Click on "Keynote Video" for a really boring talk :-)

------
Rusky
There are a couple later innovations on the BPF design that are really
interesting:

Mach Packet Filter:
[http://citeseerx.ist.psu.edu/viewdoc/summary?doi=10.1.1.46.4...](http://citeseerx.ist.psu.edu/viewdoc/summary?doi=10.1.1.46.44)

MPF is interesting because it was designed to make packet filters fast as the
primary way to dispatch packets to user-space endpoints- BPF just has to run
all the filters on all the packets, but MPF will merge filter prologues and
then do a switch on some common value (like the port).

Dynamic Packet Filter:
[http://pdos.csail.mit.edu/~engler/dpf.html](http://pdos.csail.mit.edu/~engler/dpf.html)
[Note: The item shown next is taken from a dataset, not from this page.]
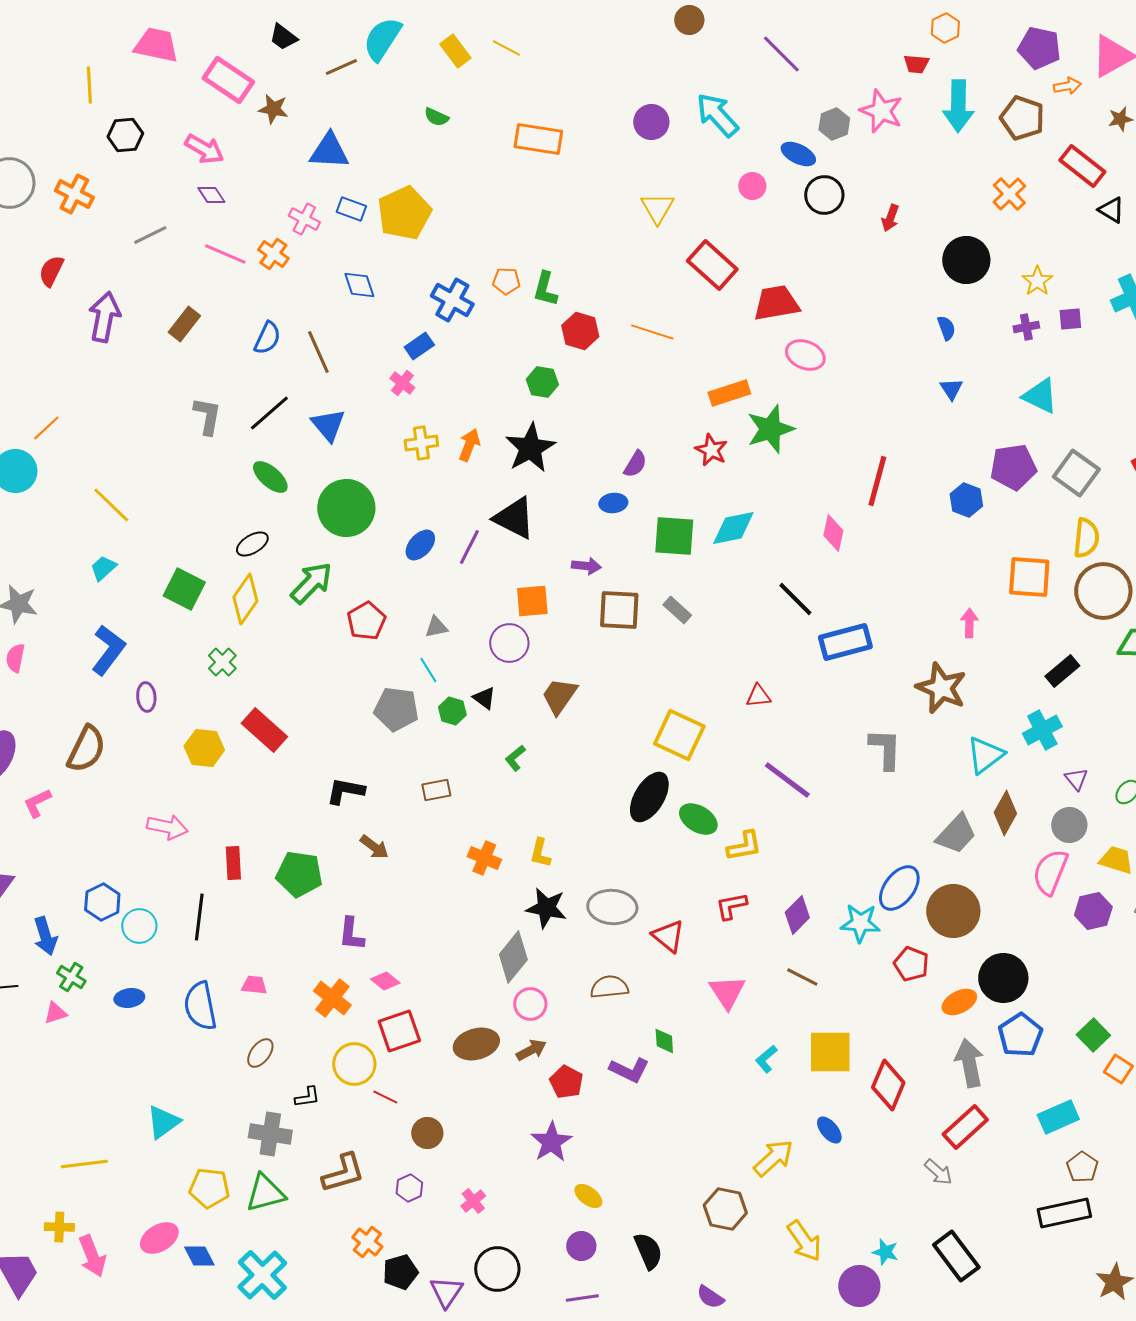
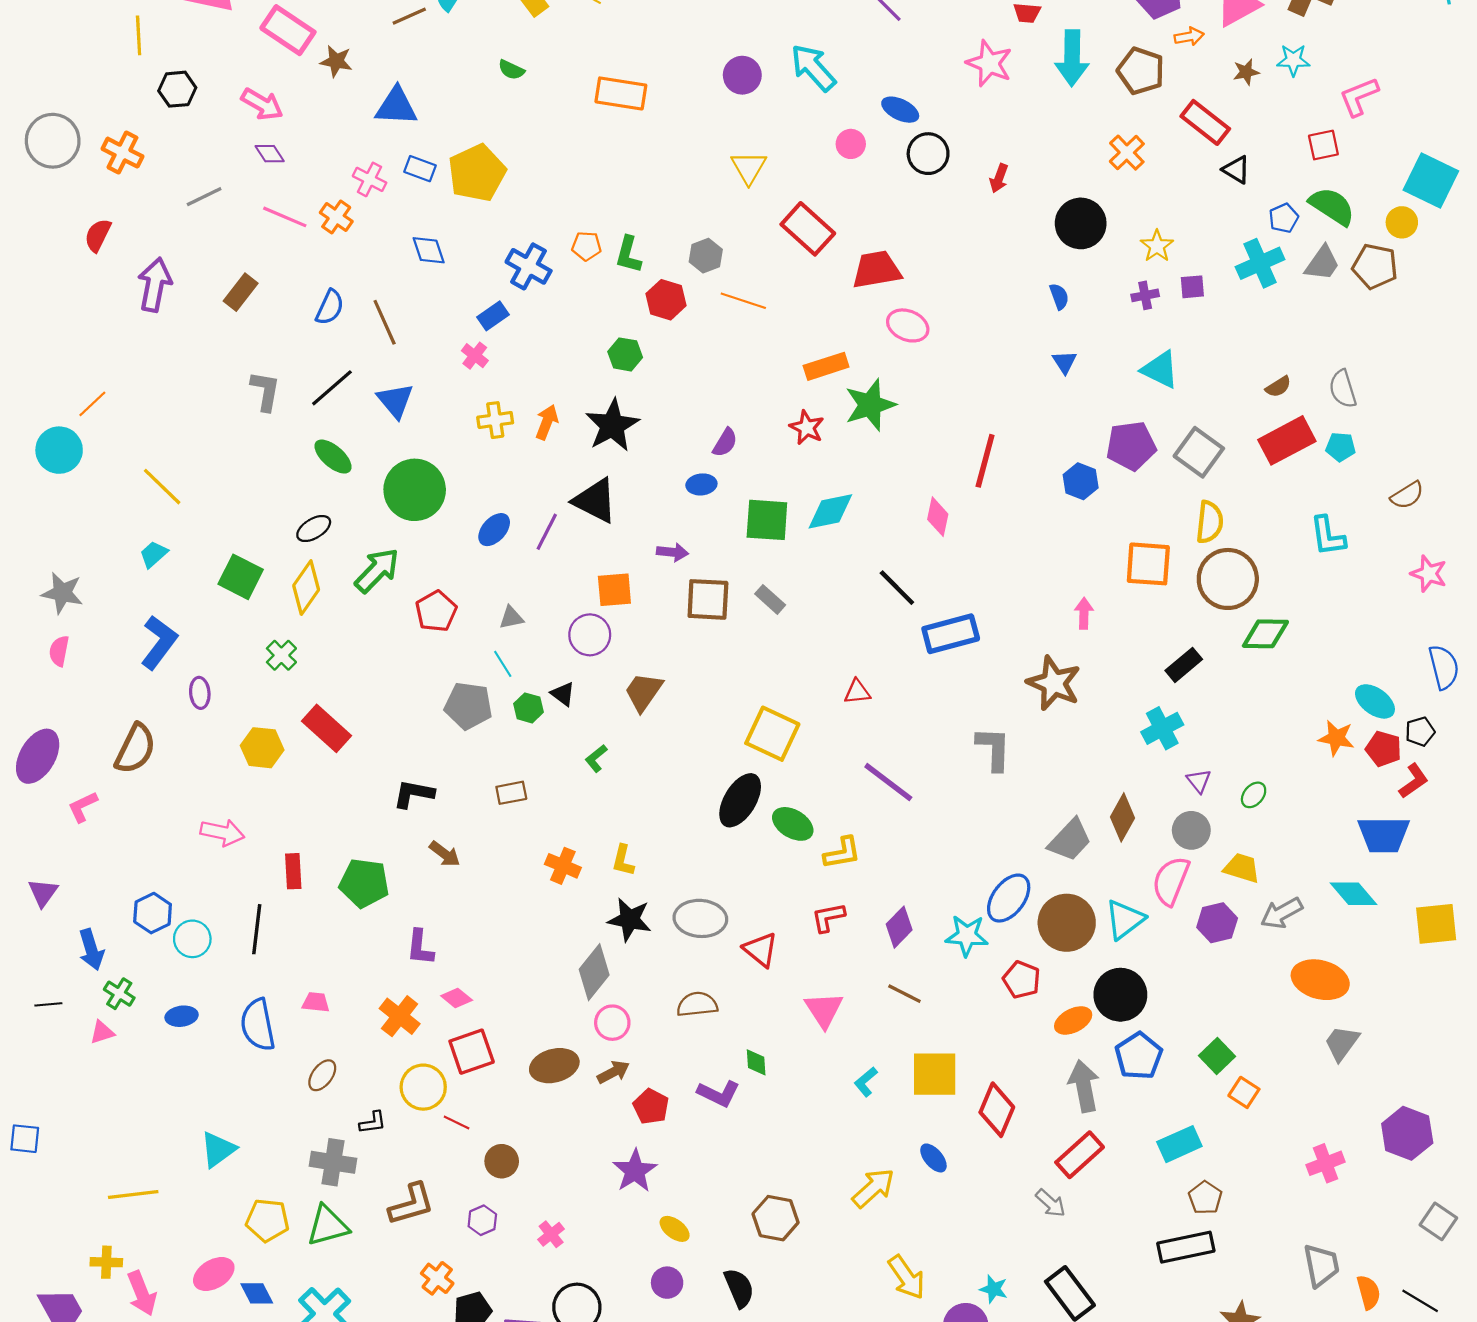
gray hexagon: (834, 124) -> (706, 256), moved
cyan triangle: (985, 755) -> (1125, 920), moved
brown hexagon: (725, 1209) -> (776, 1218), moved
DPF takes this a step further by using a more declarative bytecode. It can
merge multiple chunks of packet filters so that with layered protocols
switching on IDs, ports, etc. you end up with a decision tree (or DAG maybe?).
They also wrote a JIT with some interesting optimizations like picking the
best dispatch method for each switch based on the number of branches, so they
actually get better dispatch performance than hand-written packet
demultiplexers.

------
xtacy
Eric Dumazet, one of the many kernel hackers, wrote a JIT compiler that
compiles BPFs directly to x86 code _in the kernel_. Much to learn from his
code: [http://lwn.net/Articles/437884/](http://lwn.net/Articles/437884/)

As tptacek notes, the VM is very simple -- it's straightforward to write a BPF
VM to C-code translator that you can then compile by gcc. But it will still be
slower than edumazet's compiled code.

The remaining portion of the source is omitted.